Methylation and transcriptional repression of imprinting genes

Previous studies demonstrated that some imprinting genes in endosperm were associated with DNA methylation [31,39-41]. In maize endosperm, 17.3% of the analyzed imprinting genes showed differential methylation between the two parental alleles [39,41]. We examined the correlation between expression of imprinting genes and DNA methylation level in embryo and endosperm. We analyzed the methylation mode of 176 imprinting genes identified by Zhang [39]. Only 65 out of the 176 imprinting genes were detected to be methylated in embryo or endosperm. Thirty eight of the methylated genes were only methylated in embryo, suggesting that these imprinting genes were not associated with allelic silencing in endosperm. Five of the methylated genes were only methylated in endosperm, suggesting that these imprinting genes were not associated with allelic silencing in embryo.

Based on the transcription data [37], we found 25 of the methylated genes showed much higher expression level in endosperm than in embryo (endosperm/embryo average RPKM >1.5), among them, the majority (17/25) of genes were more methylated or only methylated in embryo, four of them were more methylated in endosperm or only methylated in endosperm and the methylation level of rest four genes was similar between embryo and endosperm.

15 of the methylated genes showed much higher expression level in embryo than in endosperm (embryo/endosperm average RPKM >1.5), among them, one of the 15 genes was more methylated in endosperm, 6 were more methylated in embryo, and the rest 8 genes showed similar methylation level between embryo and endosperm.

The rest 25 methylated genes showed similar expression level between endosperm and embryo, among them, ten of the 25 genes were more methylated in embryo, the rest 15 genes showed similar methylation level between embryo and endosperm. Totally, among the 65 imprinting genes which were methylated in embryo or endosperm, 41.5% were methylated similarly between embryo and endosperm, while 58.5% were differentially methylated (Additional file 12: Table S7). These results showed that only a small portion of the imprinting genes were regulated by DNA methylation.

A maize DME-like gene (GRMZM2G123587) and a MBD4-like gene (GRMZM5G847045) were identified in this study. The DME-like gene encodes 5-methylcytosine DNA glycosylase, and MBD4-like gene encodes methylation-binding domain 101 protein.
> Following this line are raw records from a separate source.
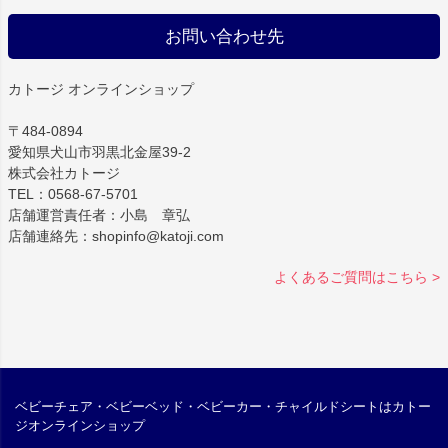
お問い合わせ先
カトージ オンラインショップ
〒484-0894
愛知県犬山市羽黒北金屋39-2
株式会社カトージ
TEL：0568-67-5701
店舗運営責任者：小島 章弘
店舗連絡先：shopinfo@katoji.com
よくあるご質問はこちら >
ベビーチェア・ベビーベッド・ベビーカー・チャイルドシートはカトー
ジオンラインショップ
Maize DME-like (GenBank: AFW71475.1) is homologous to Arabidopsis DME (AAM77215.1, identifies = 64%, E-value = 0) and contains HhH-GPD base excision DNA repair protein domain. Maize MBD4-like NP_001105172.1 is homologous to Arabidopsis MBD4 (NP_191862.1, identifies = 47%, E-value = 2e-37) and contains methyl-CpG-binding domain. DME participates in demethylation of the maternal genome in endosperm [10,11]. Overexpression of MBD4/AID gene caused bulk genome de-methylation in zebra fish [9]. The expression levels of DME-like and MBD4-like gene were all higher in maize endosperm (Figure 7). Therefore, high transcriptional activity of these two genes could be associated with the low methylation level in endosperm.
Figure 7
Figure 7

Different expression of DME-like gene, MBD4-like gene, SBEIIB gene and GBSS gene in maize embryo and endosperm.

Discussion

Our data showed the different pattern of DNA methylation between maize embryo and endosperm. Embryo contained more DNA methylation peaks to compare with endosperm in each chromosome.
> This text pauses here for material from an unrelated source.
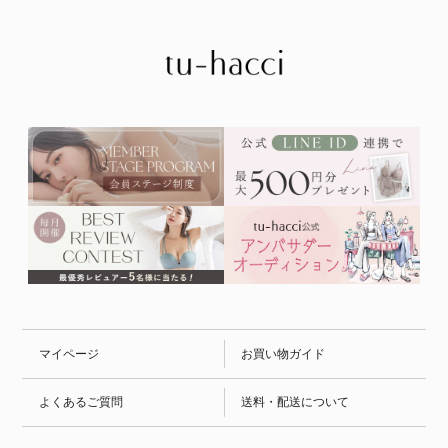
マイページ
お買い物ガイド
よくあるご質問
送料・配送について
More DNA methylation peaks were located in CGI shores compared to CGIs and other gene regions, which is in agreement with the results from human. CGI shore also contained more DMRs than CGI. More DMRs were distributed in promoters and TTRs than introns and exons. Many studies showed that LCPs were more methylated than HCPs [49], we found the same result in maize. In maize, we found that TTRs methylation may have similar function to promoter methylation, which is in agreement with previous study [21]. We found that LCTTRs contained more DNA methylation peaks than the HCTTRs. More DMRs were up-methylated in embryo than in endosperm. This methylation may cause tissue-specific expression of genes between embryo and endosperm. Our results showed that 58.5% imprinting genes were differentially methylated between embryo and endosperm. Methylation level could be negatively or positively correlated with the expression level of imprinting genes. Methylation level was associated with allelic silencing of only a small number of imprinting genes.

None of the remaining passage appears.